The only proposed adjustments to the judicial system relate to the reestablishment of the Constitutional Court docket. Kazakhstan had a Constitutional Court docket till the adoption of the 1995 structure, which instituted a weaker constitutional council. The president nonetheless maintains a powerful affect over the Constitutional Court docket’s make-up, however, with the flexibility to pick the court docket’s chairman and four of the judges; parliament chooses the other three.

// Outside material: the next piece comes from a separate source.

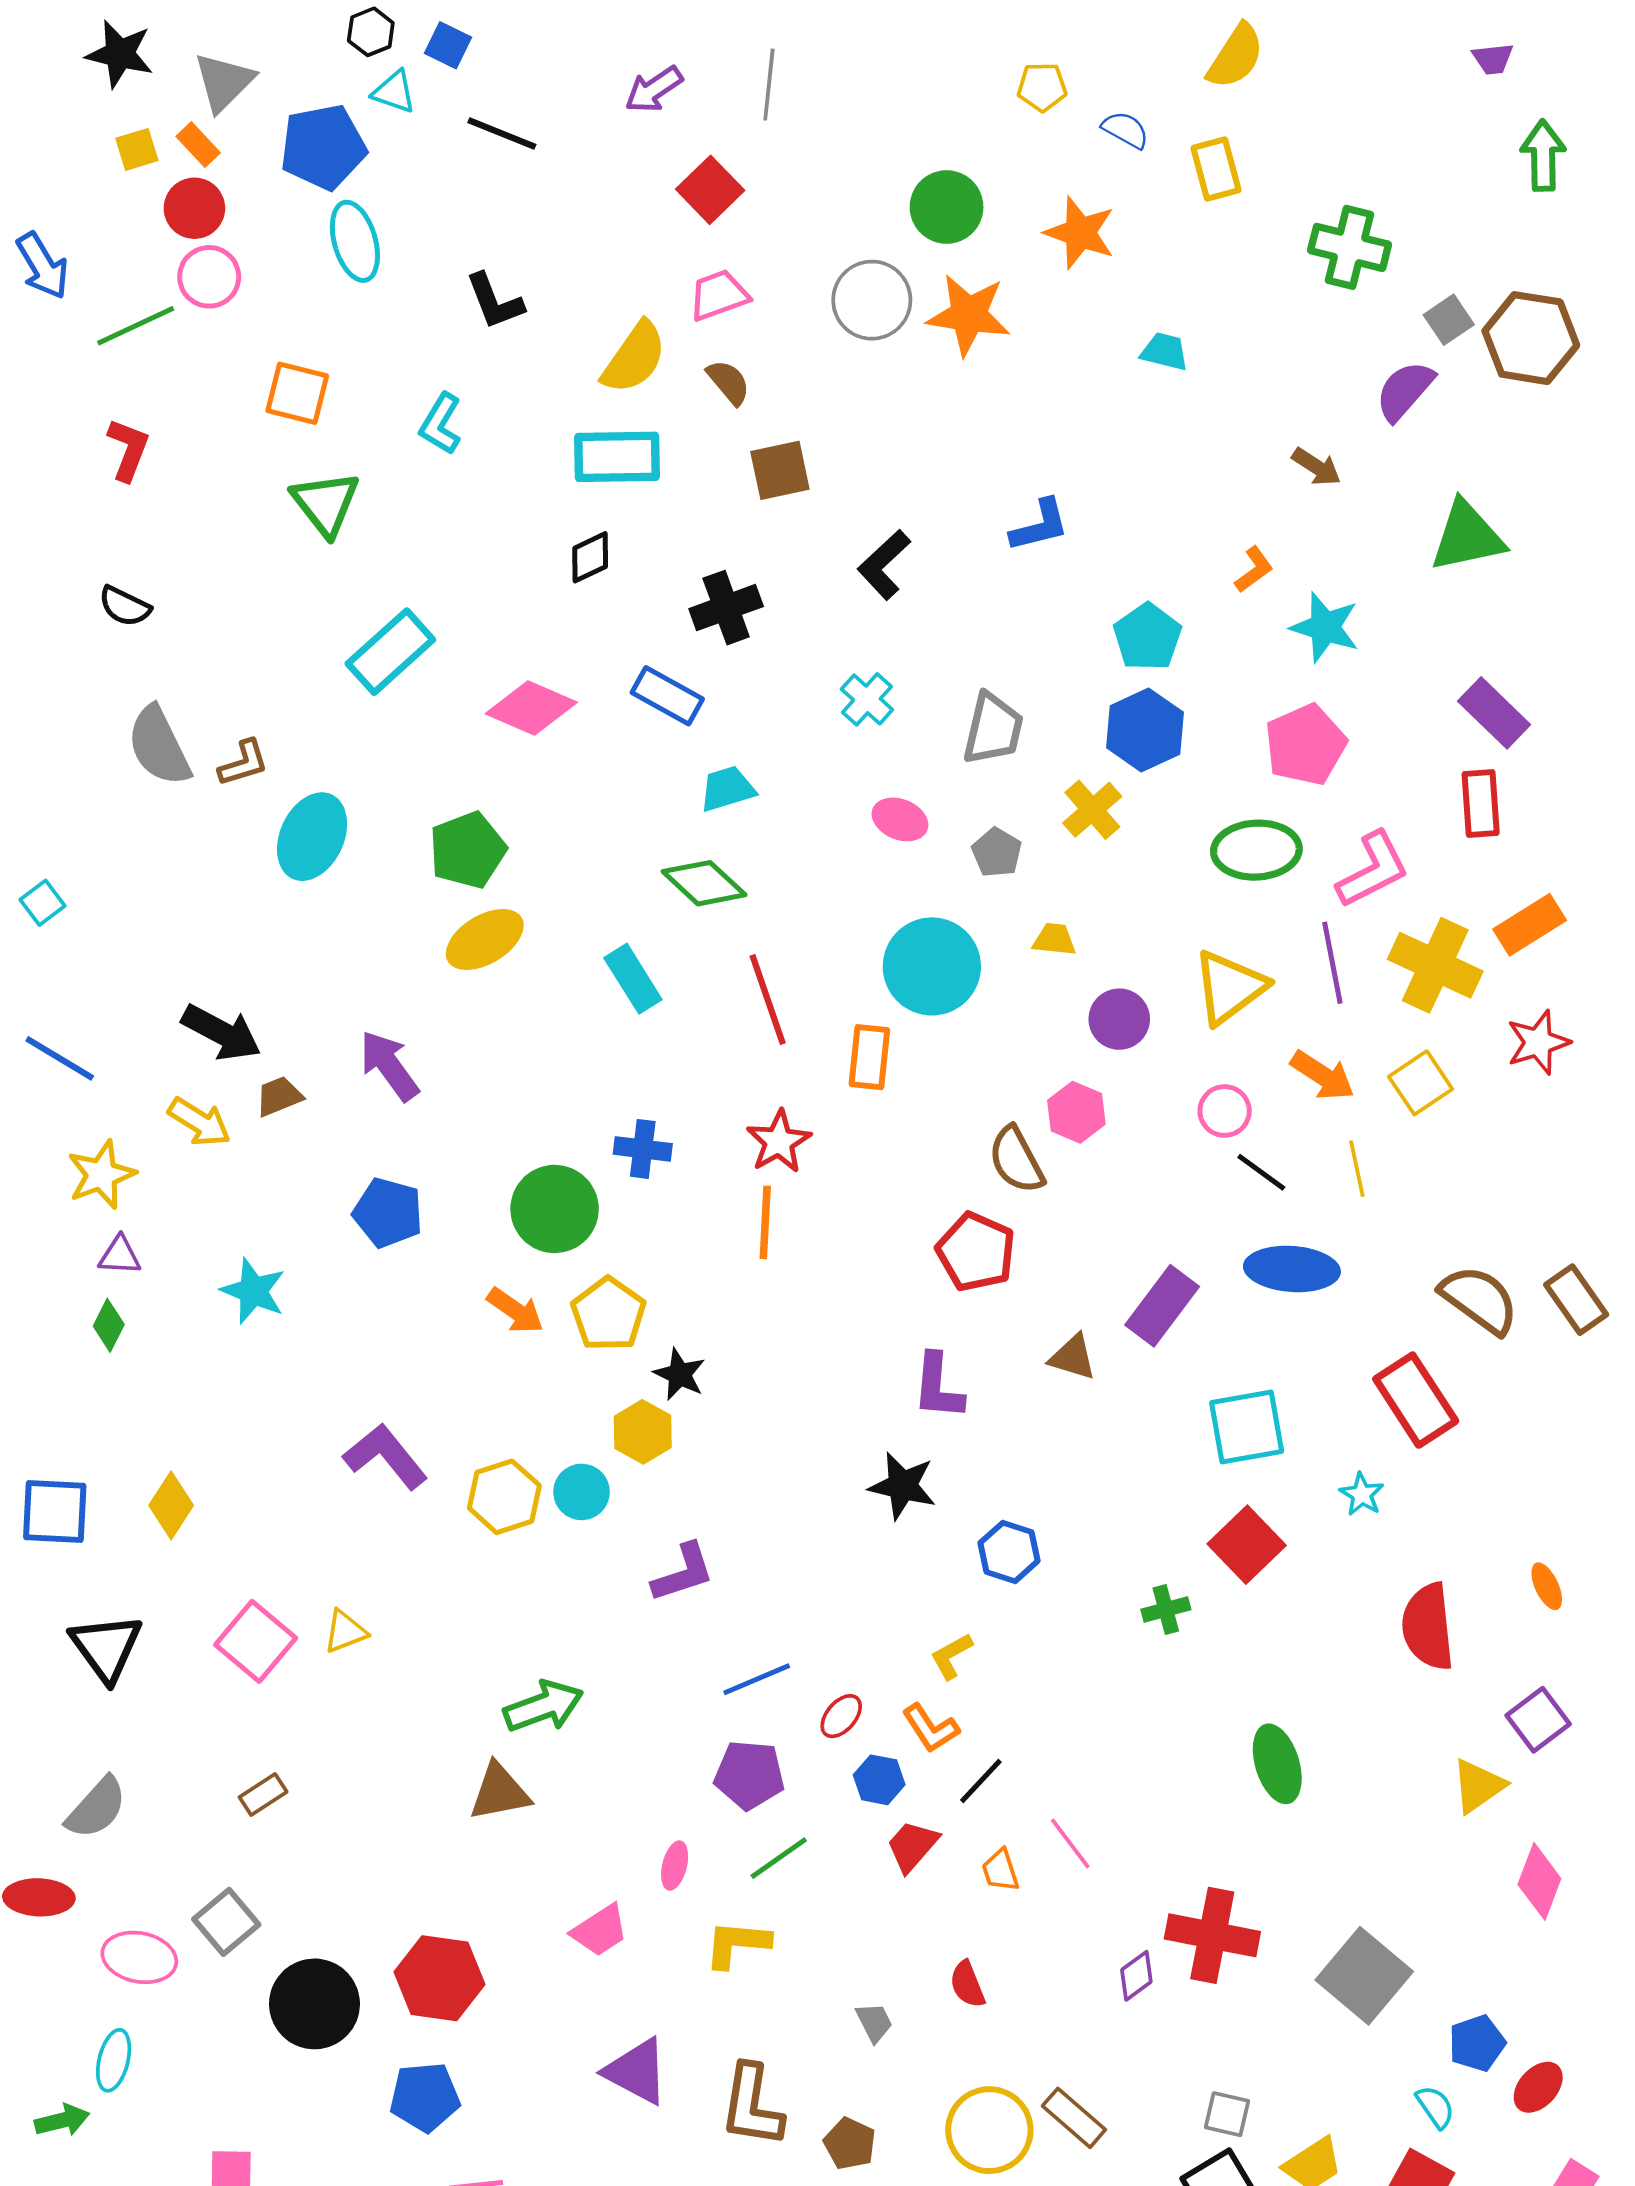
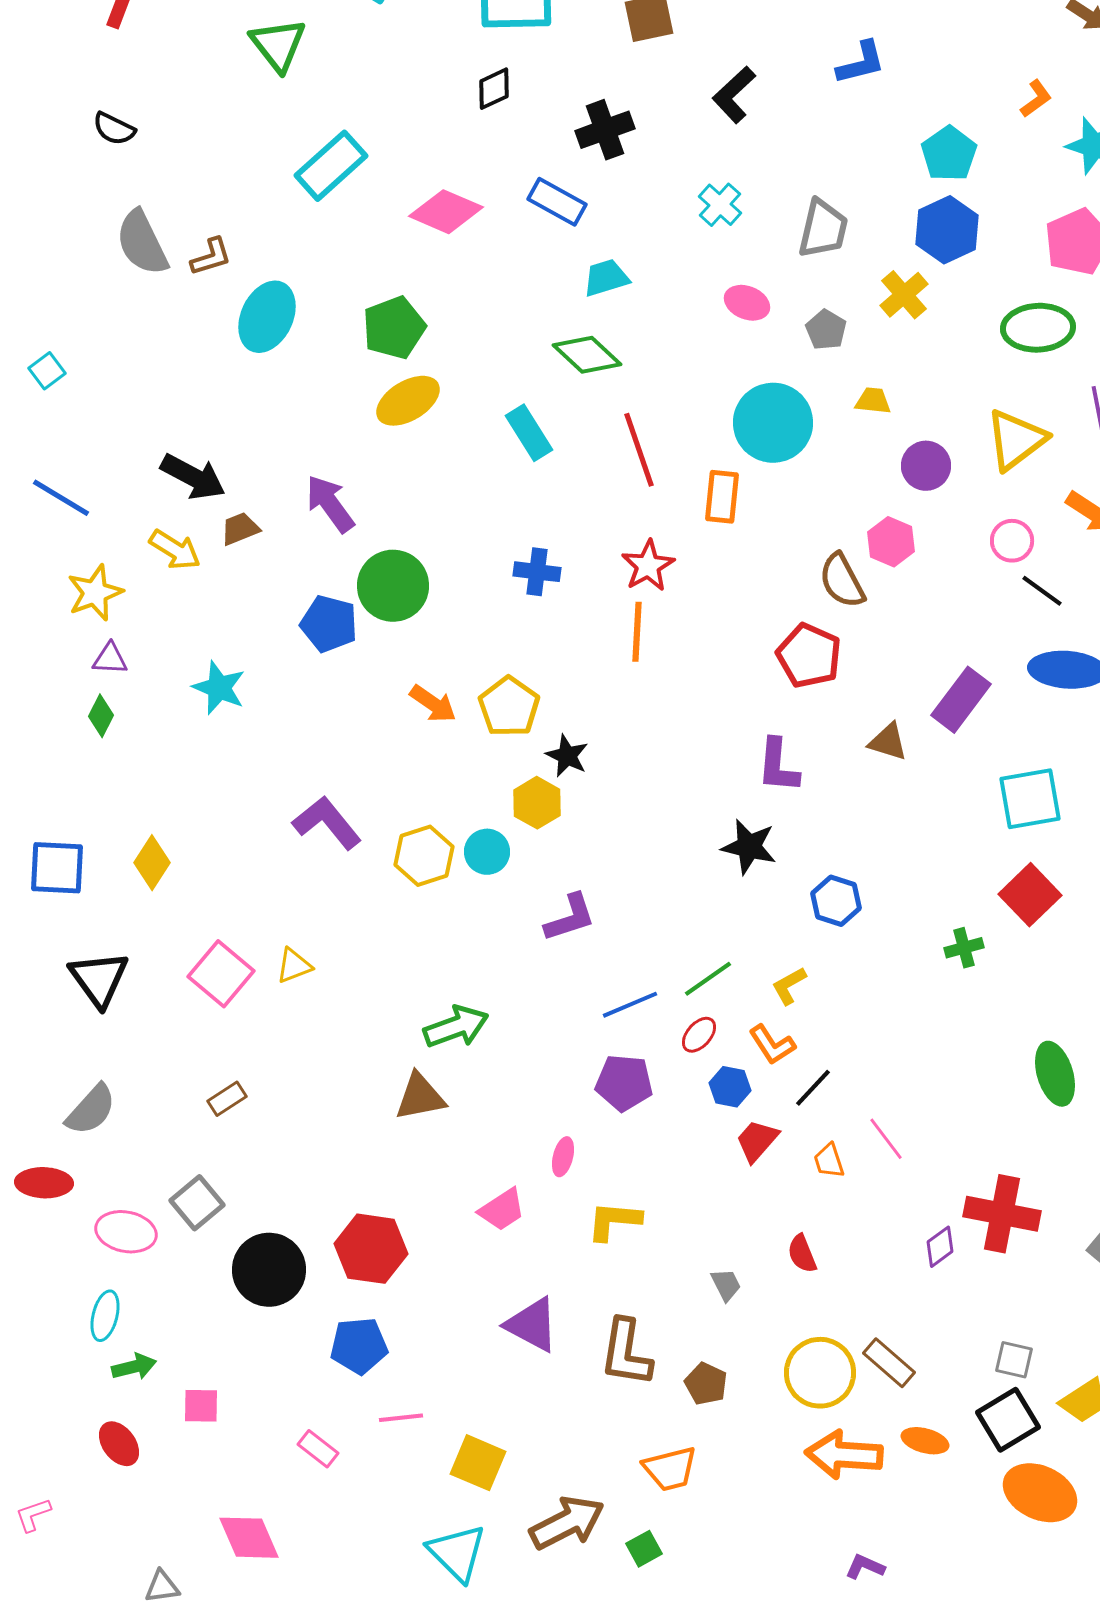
green circle: (555, 1209) -> (393, 586), moved
green line: (779, 1858) -> (708, 979), moved
green arrow: (62, 2120) -> (134, 1367), moved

Tokayev has emphasised the significance of local governance, marked by the first-ever direct election of village akims and plans to introduce three new oblasts that may carry government our bodies nearer to the populations they symbolize. Perhaps essentially the most disappointing aspect of proposed reforms is the lack of significant movement on local representation for residents of Kazakhstan’s largest cities. If the referendum passes, Kazakhstanis will get to vote for akims of oblasts, main cities, and the capital – however, the candidates can have been selected by the president. The right to elect local leadership has been probably the most consistent demands from Almaty residents, and this attempt to create alternative is in the end beauty.

The proposed reforms are vital steps towards real consultant authorities in Kazakhstan; nevertheless, they do not necessarily constitute forward motion. Lots of the amendments are simply reinstating mechanisms of checks on presidential power that beforehand existed, reasonably than materially altering the relationship between state and society, as Tokayev claims.